→ **Exercise prompt**
Look through the listing below, and wherever a line has the string "作者介紹", copy it.

→ **Extracted material**

^^^^^^^^

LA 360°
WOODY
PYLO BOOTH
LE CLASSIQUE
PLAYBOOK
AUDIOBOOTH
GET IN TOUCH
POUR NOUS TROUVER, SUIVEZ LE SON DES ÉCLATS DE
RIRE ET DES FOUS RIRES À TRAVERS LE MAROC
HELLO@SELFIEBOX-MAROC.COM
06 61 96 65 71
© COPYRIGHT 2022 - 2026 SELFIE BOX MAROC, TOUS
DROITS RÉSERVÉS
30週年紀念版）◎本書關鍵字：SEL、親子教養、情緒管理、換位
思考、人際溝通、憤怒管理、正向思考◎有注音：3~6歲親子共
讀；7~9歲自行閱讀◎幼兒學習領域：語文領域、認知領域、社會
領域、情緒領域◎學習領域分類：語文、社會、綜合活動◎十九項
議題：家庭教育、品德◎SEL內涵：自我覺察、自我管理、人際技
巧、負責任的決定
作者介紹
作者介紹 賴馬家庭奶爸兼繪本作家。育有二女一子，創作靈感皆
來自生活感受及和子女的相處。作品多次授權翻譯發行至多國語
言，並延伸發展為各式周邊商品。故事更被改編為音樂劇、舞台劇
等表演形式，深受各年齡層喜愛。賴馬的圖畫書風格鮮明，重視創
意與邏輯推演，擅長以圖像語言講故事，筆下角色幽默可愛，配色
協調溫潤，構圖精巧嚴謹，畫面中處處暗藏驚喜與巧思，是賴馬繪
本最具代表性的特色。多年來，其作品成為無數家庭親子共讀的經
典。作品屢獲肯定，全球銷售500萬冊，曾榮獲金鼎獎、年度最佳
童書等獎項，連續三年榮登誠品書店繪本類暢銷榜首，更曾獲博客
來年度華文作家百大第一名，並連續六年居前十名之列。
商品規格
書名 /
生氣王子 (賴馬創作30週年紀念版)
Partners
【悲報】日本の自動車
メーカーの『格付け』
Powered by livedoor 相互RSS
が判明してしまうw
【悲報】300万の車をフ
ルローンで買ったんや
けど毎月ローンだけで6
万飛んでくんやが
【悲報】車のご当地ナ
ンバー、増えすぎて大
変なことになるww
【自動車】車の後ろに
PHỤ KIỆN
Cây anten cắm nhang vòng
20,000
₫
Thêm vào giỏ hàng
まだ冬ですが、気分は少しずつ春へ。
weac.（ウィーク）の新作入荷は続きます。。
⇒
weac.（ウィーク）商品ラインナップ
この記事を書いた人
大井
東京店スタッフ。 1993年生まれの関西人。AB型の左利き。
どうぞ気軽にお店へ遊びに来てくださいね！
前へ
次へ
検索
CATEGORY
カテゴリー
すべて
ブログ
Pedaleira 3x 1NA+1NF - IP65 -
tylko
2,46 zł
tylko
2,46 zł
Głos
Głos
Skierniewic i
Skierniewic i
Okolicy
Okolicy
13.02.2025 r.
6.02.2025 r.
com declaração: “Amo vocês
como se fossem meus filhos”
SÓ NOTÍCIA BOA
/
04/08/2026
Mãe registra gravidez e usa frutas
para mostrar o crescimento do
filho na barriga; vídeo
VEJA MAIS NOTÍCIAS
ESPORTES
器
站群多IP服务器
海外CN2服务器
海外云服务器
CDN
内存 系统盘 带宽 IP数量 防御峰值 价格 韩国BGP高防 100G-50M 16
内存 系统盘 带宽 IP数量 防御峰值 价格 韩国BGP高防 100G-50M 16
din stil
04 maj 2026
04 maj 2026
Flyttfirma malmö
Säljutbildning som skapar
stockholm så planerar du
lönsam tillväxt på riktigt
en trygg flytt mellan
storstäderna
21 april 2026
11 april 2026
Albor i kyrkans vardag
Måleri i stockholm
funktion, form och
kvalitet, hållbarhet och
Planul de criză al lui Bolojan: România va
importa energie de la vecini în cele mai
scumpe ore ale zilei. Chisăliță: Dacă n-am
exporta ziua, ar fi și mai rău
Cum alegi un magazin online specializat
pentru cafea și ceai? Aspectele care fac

^^^^^^^^

→ **The answer**
作者介紹
作者介紹 賴馬家庭奶爸兼繪本作家。育有二女一子，創作靈感皆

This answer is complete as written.